Each entry below is to be duplicated verbatim.
┌─ Material provided
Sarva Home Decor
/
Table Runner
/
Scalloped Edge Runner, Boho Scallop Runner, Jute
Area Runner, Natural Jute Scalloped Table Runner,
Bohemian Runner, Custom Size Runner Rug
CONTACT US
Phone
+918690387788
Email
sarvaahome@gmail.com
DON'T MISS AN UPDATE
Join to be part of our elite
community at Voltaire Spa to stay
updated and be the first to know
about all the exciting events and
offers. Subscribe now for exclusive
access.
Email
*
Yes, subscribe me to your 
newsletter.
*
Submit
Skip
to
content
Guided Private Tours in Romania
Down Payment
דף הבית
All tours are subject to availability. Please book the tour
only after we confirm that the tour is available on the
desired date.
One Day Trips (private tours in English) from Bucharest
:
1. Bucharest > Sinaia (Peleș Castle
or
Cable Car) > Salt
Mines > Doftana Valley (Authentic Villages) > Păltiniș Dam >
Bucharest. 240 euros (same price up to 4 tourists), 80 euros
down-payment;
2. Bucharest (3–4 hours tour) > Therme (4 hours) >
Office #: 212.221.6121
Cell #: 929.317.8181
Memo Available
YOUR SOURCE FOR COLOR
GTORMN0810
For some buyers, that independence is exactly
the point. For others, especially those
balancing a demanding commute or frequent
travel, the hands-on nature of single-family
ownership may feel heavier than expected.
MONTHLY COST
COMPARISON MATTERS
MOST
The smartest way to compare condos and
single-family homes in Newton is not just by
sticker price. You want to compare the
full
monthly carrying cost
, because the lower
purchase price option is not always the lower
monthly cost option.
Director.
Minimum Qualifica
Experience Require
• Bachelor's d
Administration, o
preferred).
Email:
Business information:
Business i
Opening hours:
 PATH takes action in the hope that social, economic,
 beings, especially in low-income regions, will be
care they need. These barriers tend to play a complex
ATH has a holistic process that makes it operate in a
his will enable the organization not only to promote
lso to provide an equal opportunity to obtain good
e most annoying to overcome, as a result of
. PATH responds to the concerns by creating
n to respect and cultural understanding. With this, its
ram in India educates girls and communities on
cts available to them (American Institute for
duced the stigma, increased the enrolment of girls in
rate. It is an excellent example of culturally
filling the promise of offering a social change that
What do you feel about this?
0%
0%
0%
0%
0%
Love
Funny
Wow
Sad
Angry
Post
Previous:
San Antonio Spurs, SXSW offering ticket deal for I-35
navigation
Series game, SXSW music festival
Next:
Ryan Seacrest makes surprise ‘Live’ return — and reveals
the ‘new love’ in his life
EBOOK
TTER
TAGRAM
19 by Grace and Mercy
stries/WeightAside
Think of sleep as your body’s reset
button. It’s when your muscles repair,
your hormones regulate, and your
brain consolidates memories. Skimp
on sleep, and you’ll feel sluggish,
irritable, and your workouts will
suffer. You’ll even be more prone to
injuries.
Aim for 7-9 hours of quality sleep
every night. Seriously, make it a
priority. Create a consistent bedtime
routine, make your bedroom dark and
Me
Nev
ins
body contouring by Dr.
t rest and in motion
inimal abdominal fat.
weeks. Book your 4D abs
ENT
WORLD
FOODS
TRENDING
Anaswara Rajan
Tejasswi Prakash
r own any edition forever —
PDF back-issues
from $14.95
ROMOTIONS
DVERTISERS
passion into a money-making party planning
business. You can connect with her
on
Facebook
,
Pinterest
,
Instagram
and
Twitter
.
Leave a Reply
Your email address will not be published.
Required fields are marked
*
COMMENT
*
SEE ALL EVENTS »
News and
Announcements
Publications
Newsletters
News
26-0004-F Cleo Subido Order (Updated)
└─
» **Result of this task**:
Sarva Home Decor
/
Table Runner
/
Scalloped Edge Runner, Boho Scallop Runner, Jute
Area Runner, Natural Jute Scalloped Table Runner,
Bohemian Runner, Custom Size Runner Rug
CONTACT US
Phone
+918690387788
Email
sarvaahome@gmail.com
DON'T MISS AN UPDATE
Join to be part of our elite
community at Voltaire Spa to stay
updated and be the first to know
about all the exciting events and
offers. Subscribe now for exclusive
access.
Email
*
Yes, subscribe me to your 
newsletter.
*
Submit
Skip
to
content
Guided Private Tours in Romania
Down Payment
דף הבית
All tours are subject to availability. Please book the tour
only after we confirm that the tour is available on the
desired date.
One Day Trips (private tours in English) from Bucharest
:
1. Bucharest > Sinaia (Peleș Castle
or
Cable Car) > Salt
Mines > Doftana Valley (Authentic Villages) > Păltiniș Dam >
Bucharest. 240 euros (same price up to 4 tourists), 80 euros
down-payment;
2. Bucharest (3–4 hours tour) > Therme (4 hours) >
Office #: 212.221.6121
Cell #: 929.317.8181
Memo Available
YOUR SOURCE FOR COLOR
GTORMN0810
For some buyers, that independence is exactly
the point. For others, especially those
balancing a demanding commute or frequent
travel, the hands-on nature of single-family
ownership may feel heavier than expected.
MONTHLY COST
COMPARISON MATTERS
MOST
The smartest way to compare condos and
single-family homes in Newton is not just by
sticker price. You want to compare the
full
monthly carrying cost
, because the lower
purchase price option is not always the lower
monthly cost option.
Director.
Minimum Qualifica
Experience Require
• Bachelor's d
Administration, o
preferred).
Email:
Business information:
Business i
Opening hours:
 PATH takes action in the hope that social, economic,
 beings, especially in low-income regions, will be
care they need. These barriers tend to play a complex
ATH has a holistic process that makes it operate in a
his will enable the organization not only to promote
lso to provide an equal opportunity to obtain good
e most annoying to overcome, as a result of
. PATH responds to the concerns by creating
n to respect and cultural understanding. With this, its
ram in India educates girls and communities on
cts available to them (American Institute for
duced the stigma, increased the enrolment of girls in
rate. It is an excellent example of culturally
filling the promise of offering a social change that
What do you feel about this?
0%
0%
0%
0%
0%
Love
Funny
Wow
Sad
Angry
Post
Previous:
San Antonio Spurs, SXSW offering ticket deal for I-35
navigation
Series game, SXSW music festival
Next:
Ryan Seacrest makes surprise ‘Live’ return — and reveals
the ‘new love’ in his life
EBOOK
TTER
TAGRAM
19 by Grace and Mercy
stries/WeightAside
Think of sleep as your body’s reset
button. It’s when your muscles repair,
your hormones regulate, and your
brain consolidates memories. Skimp
on sleep, and you’ll feel sluggish,
irritable, and your workouts will
suffer. You’ll even be more prone to
injuries.
Aim for 7-9 hours of quality sleep
every night. Seriously, make it a
priority. Create a consistent bedtime
routine, make your bedroom dark and
Me
Nev
ins
body contouring by Dr.
t rest and in motion
inimal abdominal fat.
weeks. Book your 4D abs
ENT
WORLD
FOODS
TRENDING
Anaswara Rajan
Tejasswi Prakash
r own any edition forever —
PDF back-issues
from $14.95
ROMOTIONS
DVERTISERS
passion into a money-making party planning
business. You can connect with her
on
Facebook
,
Pinterest
,
Instagram
and
Twitter
.
Leave a Reply
Your email address will not be published.
Required fields are marked
*
COMMENT
*
SEE ALL EVENTS »
News and
Announcements
Publications
Newsletters
News
26-0004-F Cleo Subido Order (Updated)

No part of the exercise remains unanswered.